(Transcribed page contents)
_ _ _ _ _

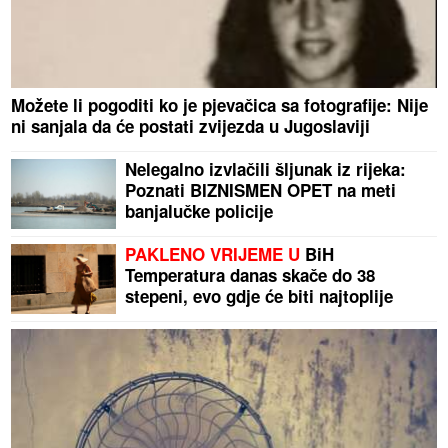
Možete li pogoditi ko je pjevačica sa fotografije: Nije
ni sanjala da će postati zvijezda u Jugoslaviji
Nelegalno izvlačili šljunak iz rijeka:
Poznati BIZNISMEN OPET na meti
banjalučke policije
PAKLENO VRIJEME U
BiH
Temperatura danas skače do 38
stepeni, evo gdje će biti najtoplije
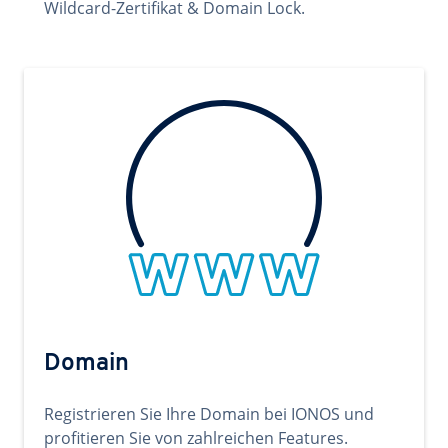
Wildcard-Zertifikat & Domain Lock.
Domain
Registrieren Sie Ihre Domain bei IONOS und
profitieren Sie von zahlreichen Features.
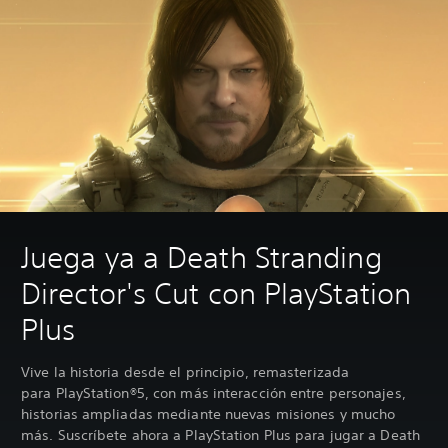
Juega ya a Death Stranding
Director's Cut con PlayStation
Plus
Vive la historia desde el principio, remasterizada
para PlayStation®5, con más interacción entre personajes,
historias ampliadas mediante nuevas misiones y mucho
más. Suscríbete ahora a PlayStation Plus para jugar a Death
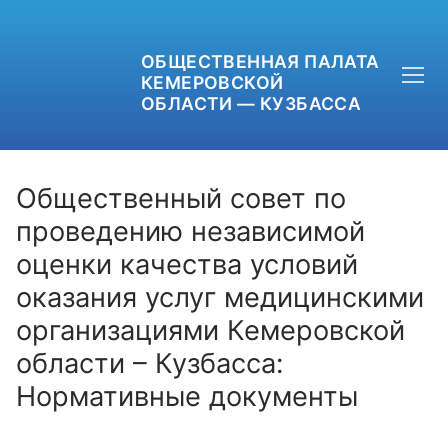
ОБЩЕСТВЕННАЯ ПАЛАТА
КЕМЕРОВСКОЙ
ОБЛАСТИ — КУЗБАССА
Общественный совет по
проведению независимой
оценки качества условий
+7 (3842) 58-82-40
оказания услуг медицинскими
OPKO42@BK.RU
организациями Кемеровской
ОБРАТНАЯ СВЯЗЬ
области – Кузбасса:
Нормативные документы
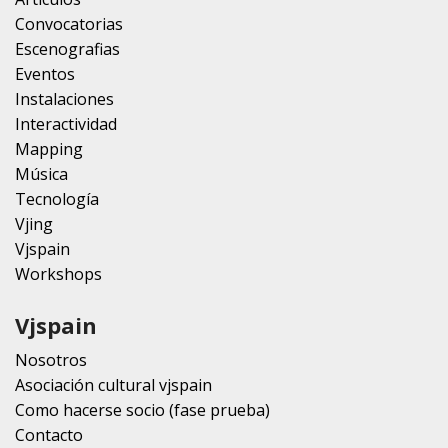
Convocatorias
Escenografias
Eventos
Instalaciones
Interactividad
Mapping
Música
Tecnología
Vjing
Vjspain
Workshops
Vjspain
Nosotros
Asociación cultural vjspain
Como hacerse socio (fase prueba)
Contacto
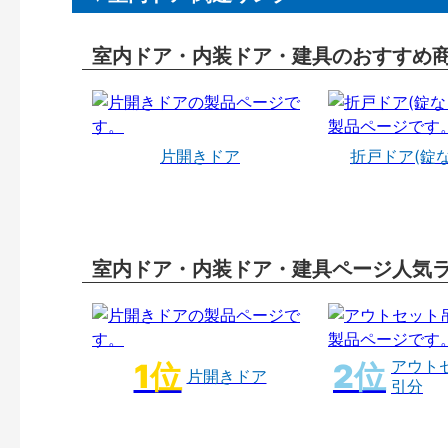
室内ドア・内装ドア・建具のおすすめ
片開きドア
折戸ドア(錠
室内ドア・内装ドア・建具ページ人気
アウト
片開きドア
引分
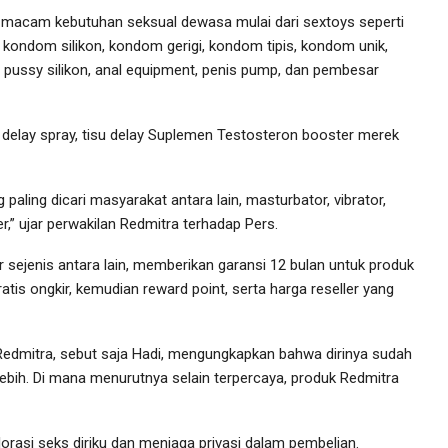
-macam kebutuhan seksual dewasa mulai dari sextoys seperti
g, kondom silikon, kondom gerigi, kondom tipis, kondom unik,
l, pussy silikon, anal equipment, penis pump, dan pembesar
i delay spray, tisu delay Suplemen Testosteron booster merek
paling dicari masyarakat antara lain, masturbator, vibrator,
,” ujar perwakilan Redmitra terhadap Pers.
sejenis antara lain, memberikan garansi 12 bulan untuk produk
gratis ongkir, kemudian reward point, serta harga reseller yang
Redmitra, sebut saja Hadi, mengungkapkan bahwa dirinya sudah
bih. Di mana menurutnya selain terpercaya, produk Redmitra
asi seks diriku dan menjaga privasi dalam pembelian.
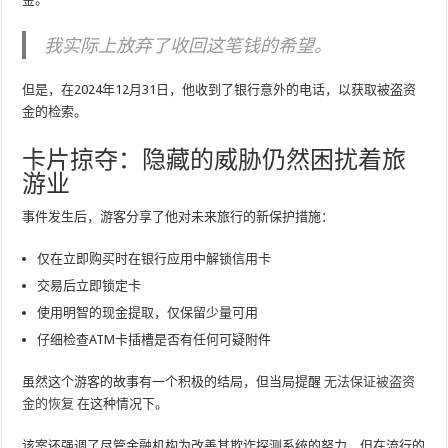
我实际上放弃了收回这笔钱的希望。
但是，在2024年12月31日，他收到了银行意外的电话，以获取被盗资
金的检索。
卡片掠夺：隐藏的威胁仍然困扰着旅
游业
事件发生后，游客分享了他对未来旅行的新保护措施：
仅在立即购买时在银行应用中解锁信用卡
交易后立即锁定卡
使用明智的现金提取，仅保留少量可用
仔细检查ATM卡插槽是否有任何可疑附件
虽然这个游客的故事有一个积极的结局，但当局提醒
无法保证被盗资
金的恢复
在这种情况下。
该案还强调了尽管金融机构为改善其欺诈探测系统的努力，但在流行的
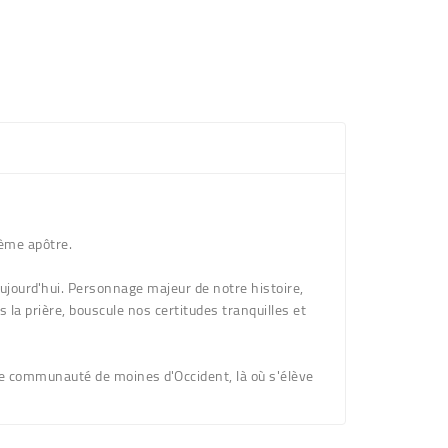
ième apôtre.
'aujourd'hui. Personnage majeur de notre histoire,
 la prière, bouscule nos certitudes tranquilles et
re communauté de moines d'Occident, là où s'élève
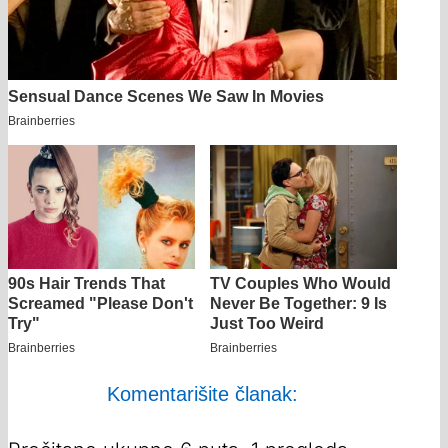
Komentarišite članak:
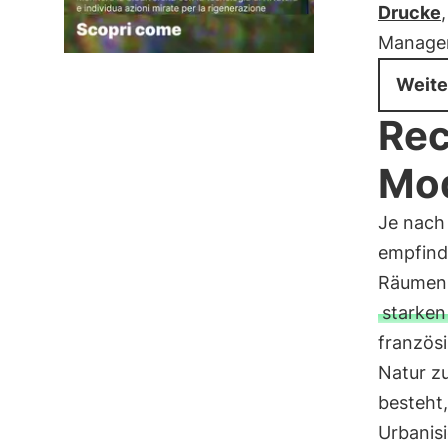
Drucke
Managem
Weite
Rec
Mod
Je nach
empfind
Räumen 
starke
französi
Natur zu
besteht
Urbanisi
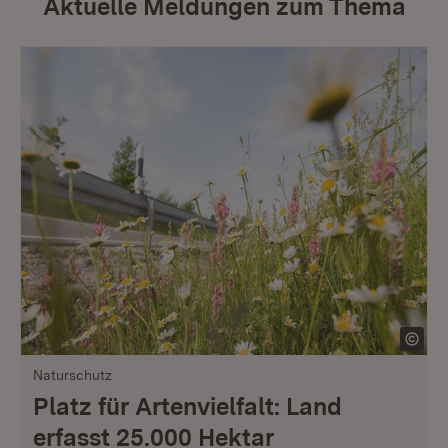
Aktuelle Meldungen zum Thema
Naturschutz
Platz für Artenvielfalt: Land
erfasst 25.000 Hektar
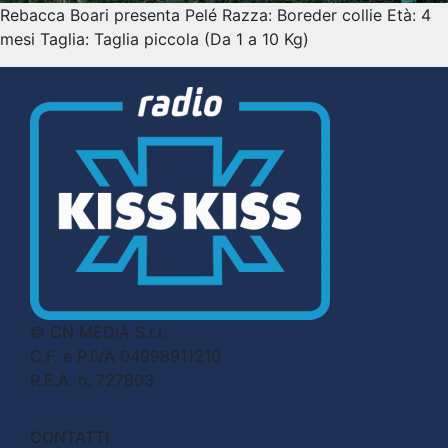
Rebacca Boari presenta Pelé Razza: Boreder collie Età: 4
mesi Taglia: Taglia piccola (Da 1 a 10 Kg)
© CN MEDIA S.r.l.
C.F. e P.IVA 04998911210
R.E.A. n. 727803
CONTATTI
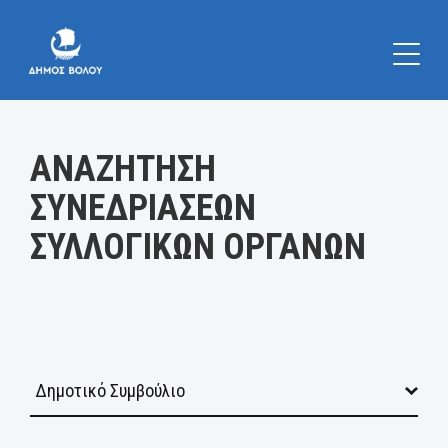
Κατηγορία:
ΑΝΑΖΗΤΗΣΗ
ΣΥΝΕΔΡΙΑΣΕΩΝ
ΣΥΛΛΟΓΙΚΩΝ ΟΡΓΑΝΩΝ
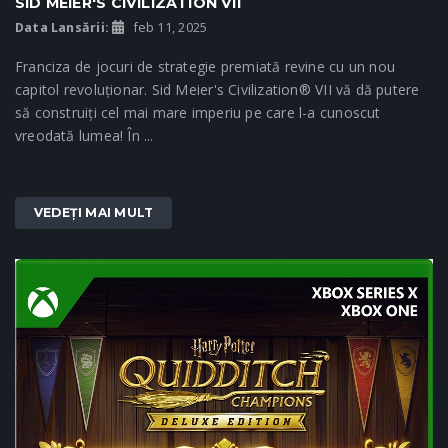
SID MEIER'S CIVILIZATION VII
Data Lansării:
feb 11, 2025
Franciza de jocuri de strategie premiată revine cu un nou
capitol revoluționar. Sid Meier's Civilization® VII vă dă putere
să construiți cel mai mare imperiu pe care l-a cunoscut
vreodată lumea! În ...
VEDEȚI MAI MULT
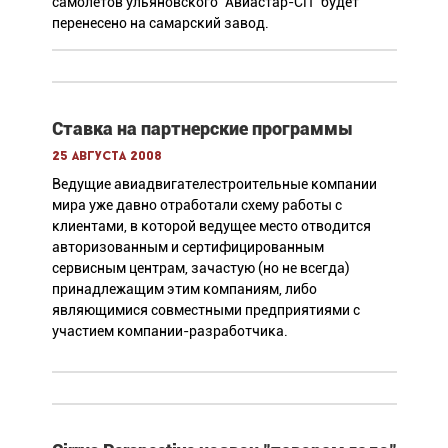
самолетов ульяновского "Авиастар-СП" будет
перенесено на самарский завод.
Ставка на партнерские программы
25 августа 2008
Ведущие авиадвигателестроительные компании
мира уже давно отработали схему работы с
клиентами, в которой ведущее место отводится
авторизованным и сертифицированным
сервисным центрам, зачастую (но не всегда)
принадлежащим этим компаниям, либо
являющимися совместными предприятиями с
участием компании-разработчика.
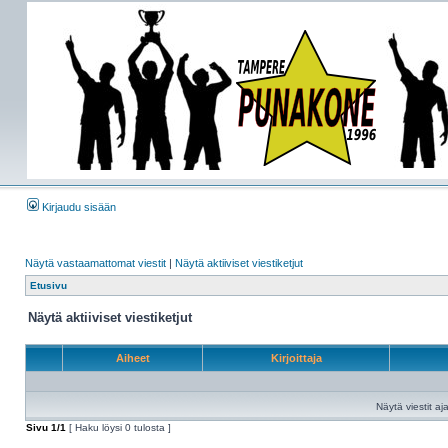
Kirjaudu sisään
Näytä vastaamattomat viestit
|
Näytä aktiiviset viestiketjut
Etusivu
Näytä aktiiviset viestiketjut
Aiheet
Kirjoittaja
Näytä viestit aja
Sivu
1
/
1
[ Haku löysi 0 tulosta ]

_ _ _ _ _

▶ **Problem to solve**
The reply must match the records exactly, apart from the pictures, which are left out.

▶ **Reply to the task**
Možete li pogoditi ko je pjevačica sa fotografije: Nije
ni sanjala da će postati zvijezda u Jugoslaviji
Nelegalno izvlačili šljunak iz rijeka:
Poznati BIZNISMEN OPET na meti
banjalučke policije
PAKLENO VRIJEME U
BiH
Temperatura danas skače do 38
stepeni, evo gdje će biti najtoplije
Wildcard-Zertifikat & Domain Lock.
Domain
Registrieren Sie Ihre Domain bei IONOS und
profitieren Sie von zahlreichen Features.
Juega ya a Death Stranding
Director's Cut con PlayStation
Plus
Vive la historia desde el principio, remasterizada
para PlayStation®5, con más interacción entre personajes,
historias ampliadas mediante nuevas misiones y mucho
más. Suscríbete ahora a PlayStation Plus para jugar a Death
ОБЩЕСТВЕННАЯ ПАЛАТА
КЕМЕРОВСКОЙ
ОБЛАСТИ — КУЗБАССА
Общественный совет по
проведению независимой
оценки качества условий
+7 (3842) 58-82-40
оказания услуг медицинскими
OPKO42@BK.RU
организациями Кемеровской
ОБРАТНАЯ СВЯЗЬ
области – Кузбасса:
Нормативные документы
Convocatorias
Escenografias
Eventos
Instalaciones
Interactividad
Mapping
Música
Tecnología
Vjing
Vjspain
Workshops
Vjspain
Nosotros
Asociación cultural vjspain
Como hacerse socio (fase prueba)
Contacto
室内ドア・内装ドア・建具のおすすめ
片開きドア
折戸ドア(錠
室内ドア・内装ドア・建具ページ人気
アウト
片開きドア
引分
-macam kebutuhan seksual dewasa mulai dari sextoys seperti
g, kondom silikon, kondom gerigi, kondom tipis, kondom unik,
l, pussy silikon, anal equipment, penis pump, dan pembesar
i delay spray, tisu delay Suplemen Testosteron booster merek
paling dicari masyarakat antara lain, masturbator, vibrator,
,” ujar perwakilan Redmitra terhadap Pers.
sejenis antara lain, memberikan garansi 12 bulan untuk produk
gratis ongkir, kemudian reward point, serta harga reseller yang
Redmitra, sebut saja Hadi, mengungkapkan bahwa dirinya sudah
bih. Di mana menurutnya selain terpercaya, produk Redmitra
asi seks diriku dan menjaga privasi dalam pembelian.
我实际上放弃了收回这笔钱的希望。
但是，在2024年12月31日，他收到了银行意外的电话，以获取被盗资
金的检索。
卡片掠夺：隐藏的威胁仍然困扰着旅
游业
事件发生后，游客分享了他对未来旅行的新保护措施：
仅在立即购买时在银行应用中解锁信用卡
交易后立即锁定卡
使用明智的现金提取，仅保留少量可用
仔细检查ATM卡插槽是否有任何可疑附件
虽然这个游客的故事有一个积极的结局，但当局提醒
无法保证被盗资
金的恢复
在这种情况下。
该案还强调了尽管金融机构为改善其欺诈探测系统的努力，但在流行的
ième apôtre.
'aujourd'hui. Personnage majeur de notre histoire,
 la prière, bouscule nos certitudes tranquilles et
re communauté de moines d'Occident, là où s'élève
Komentarišite članak:
Drucke
Managem
Weite
Rec
Mod
Je nach
empfind
Räumen 
starke
französi
Natur zu
besteht
Urbanisi
Aktuelle Meldungen zum Thema
Naturschutz
Platz für Artenvielfalt: Land
erfasst 25.000 Hektar
Rebacca Boari presenta Pelé Razza: Boreder collie Età: 4
mesi Taglia: Taglia piccola (Da 1 a 10 Kg)
© CN MEDIA S.r.l.
C.F. e P.IVA 04998911210
R.E.A. n. 727803
CONTATTI
Κατηγορία:
ΑΝΑΖΗΤΗΣΗ
ΣΥΝΕΔΡΙΑΣΕΩΝ
ΣΥΛΛΟΓΙΚΩΝ ΟΡΓΑΝΩΝ
SID MEIER'S CIVILIZATION VII
Data Lansării:
feb 11, 2025
Franciza de jocuri de strategie premiată revine cu un nou
capitol revoluționar. Sid Meier's Civilization® VII vă dă putere
să construiți cel mai mare imperiu pe care l-a cunoscut
vreodată lumea! În ...
VEDEȚI MAI MULT
самолетов ульяновского "Авиастар-СП" будет
перенесено на самарский завод.
Ставка на партнерские программы
25 августа 2008
Ведущие авиадвигателестроительные компании
мира уже давно отработали схему работы с
клиентами, в которой ведущее место отводится
авторизованным и сертифицированным
сервисным центрам, зачастую (но не всегда)
принадлежащим этим компаниям, либо
являющимися совместными предприятиями с
участием компании-разработчика.
Kirjaudu sisään
Näytä vastaamattomat viestit
|
Näytä aktiiviset viestiketjut
Etusivu
Näytä aktiiviset viestiketjut
Aiheet
Kirjoittaja
Näytä viestit aja
Sivu
1
/
1
[ Haku löysi 0 tulosta ]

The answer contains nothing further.